[Stored entries]
────────────────────────────────────────

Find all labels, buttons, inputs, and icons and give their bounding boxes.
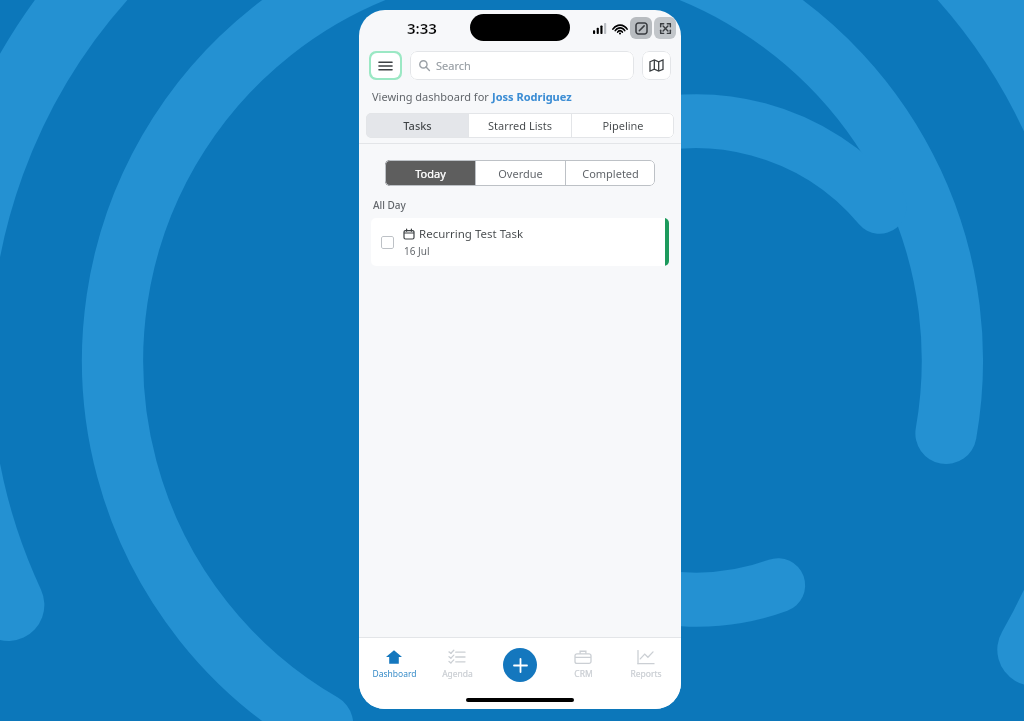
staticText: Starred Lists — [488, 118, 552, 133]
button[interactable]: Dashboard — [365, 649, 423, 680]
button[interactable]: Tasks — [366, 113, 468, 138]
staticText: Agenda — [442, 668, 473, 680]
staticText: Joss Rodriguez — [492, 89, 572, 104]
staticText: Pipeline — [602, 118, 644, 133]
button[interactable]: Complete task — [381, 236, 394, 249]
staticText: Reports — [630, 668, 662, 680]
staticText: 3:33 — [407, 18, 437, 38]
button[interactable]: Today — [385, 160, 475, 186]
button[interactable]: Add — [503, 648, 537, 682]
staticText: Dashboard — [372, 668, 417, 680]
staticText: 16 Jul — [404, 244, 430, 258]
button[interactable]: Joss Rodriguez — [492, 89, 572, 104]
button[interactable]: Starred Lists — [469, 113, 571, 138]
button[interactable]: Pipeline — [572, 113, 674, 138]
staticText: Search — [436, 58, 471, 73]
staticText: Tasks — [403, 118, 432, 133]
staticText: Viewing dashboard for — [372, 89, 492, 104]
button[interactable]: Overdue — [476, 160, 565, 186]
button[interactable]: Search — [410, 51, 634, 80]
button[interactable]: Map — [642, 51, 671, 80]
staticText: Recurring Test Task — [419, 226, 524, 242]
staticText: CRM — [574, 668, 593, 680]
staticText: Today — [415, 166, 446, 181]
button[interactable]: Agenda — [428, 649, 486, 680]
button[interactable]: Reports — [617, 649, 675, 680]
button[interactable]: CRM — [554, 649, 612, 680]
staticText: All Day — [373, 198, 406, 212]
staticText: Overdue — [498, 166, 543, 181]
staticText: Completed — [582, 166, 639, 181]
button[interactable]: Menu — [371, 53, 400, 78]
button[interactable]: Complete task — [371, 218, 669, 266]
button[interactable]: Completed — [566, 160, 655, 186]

────────────────────────────────────────

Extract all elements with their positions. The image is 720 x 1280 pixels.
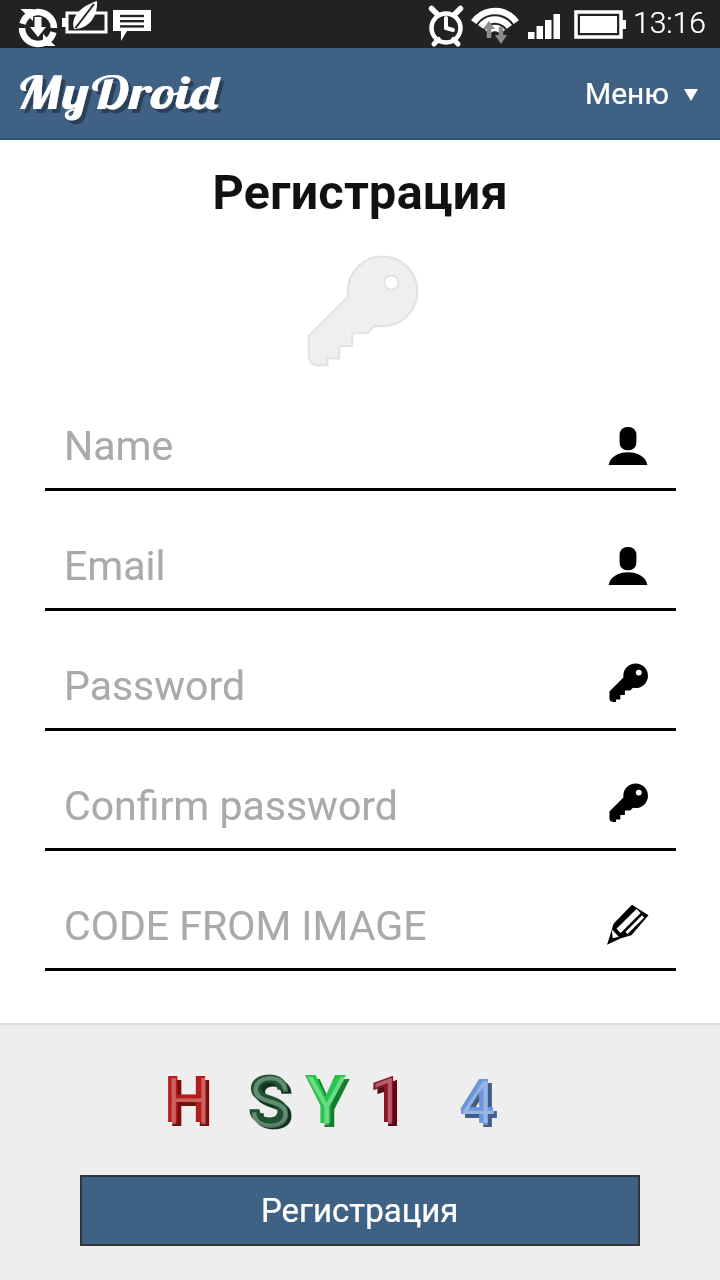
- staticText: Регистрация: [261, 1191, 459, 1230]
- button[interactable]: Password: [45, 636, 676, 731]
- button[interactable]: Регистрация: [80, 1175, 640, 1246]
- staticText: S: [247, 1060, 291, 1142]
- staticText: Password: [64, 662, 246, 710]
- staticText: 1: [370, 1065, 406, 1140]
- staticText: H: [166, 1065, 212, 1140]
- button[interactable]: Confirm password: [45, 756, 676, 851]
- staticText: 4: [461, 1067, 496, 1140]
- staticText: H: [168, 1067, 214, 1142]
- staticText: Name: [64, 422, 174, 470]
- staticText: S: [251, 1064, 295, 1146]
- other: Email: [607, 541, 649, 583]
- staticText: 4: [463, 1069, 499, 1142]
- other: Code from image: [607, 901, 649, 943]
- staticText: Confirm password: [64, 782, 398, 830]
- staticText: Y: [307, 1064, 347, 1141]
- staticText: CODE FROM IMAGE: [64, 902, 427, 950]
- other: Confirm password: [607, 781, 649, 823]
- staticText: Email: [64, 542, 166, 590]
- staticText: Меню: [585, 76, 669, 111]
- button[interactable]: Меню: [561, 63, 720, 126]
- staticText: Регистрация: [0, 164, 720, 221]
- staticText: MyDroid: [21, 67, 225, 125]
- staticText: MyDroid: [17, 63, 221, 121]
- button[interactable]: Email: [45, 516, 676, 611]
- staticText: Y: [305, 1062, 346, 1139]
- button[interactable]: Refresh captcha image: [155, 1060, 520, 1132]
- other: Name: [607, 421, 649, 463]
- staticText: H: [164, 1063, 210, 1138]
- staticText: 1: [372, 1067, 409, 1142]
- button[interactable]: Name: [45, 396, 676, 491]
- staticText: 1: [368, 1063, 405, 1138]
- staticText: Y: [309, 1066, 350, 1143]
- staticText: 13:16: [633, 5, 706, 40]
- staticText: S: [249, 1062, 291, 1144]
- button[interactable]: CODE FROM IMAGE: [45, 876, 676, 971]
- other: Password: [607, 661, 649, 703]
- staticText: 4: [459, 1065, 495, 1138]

────────────────────────────────────────

> **EXERCISE OBJECTIVE**:
Bring together all lines in the records where the word "Today" is found.

> **REPLY**:
button[interactable]: Today — [385, 160, 475, 186]
staticText: Today — [415, 166, 446, 181]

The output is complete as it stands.